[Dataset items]
____________
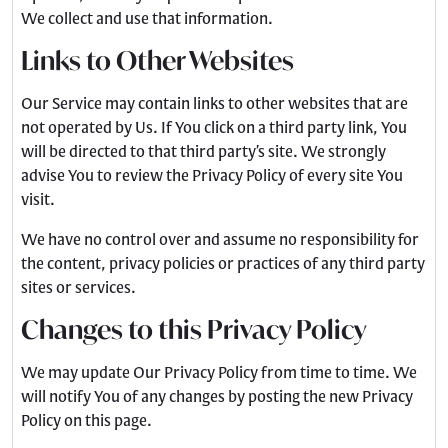
We collect and use that information.
Links to Other Websites
Our Service may contain links to other websites that are
not operated by Us. If You click on a third party link, You
will be directed to that third party’s site. We strongly
advise You to review the Privacy Policy of every site You
visit.
We have no control over and assume no responsibility for
the content, privacy policies or practices of any third party
sites or services.
Changes to this Privacy Policy
We may update Our Privacy Policy from time to time. We
will notify You of any changes by posting the new Privacy
Policy on this page.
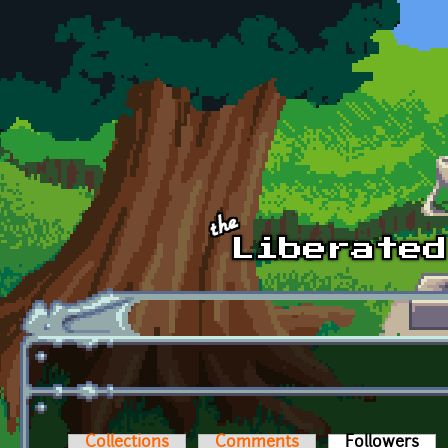
Skip to main content
Collections
Comments
Followers
(act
____________
== Assigned task ==
From the data above, determine how many lines hold "party", and write only the number.

== Final answer ==
3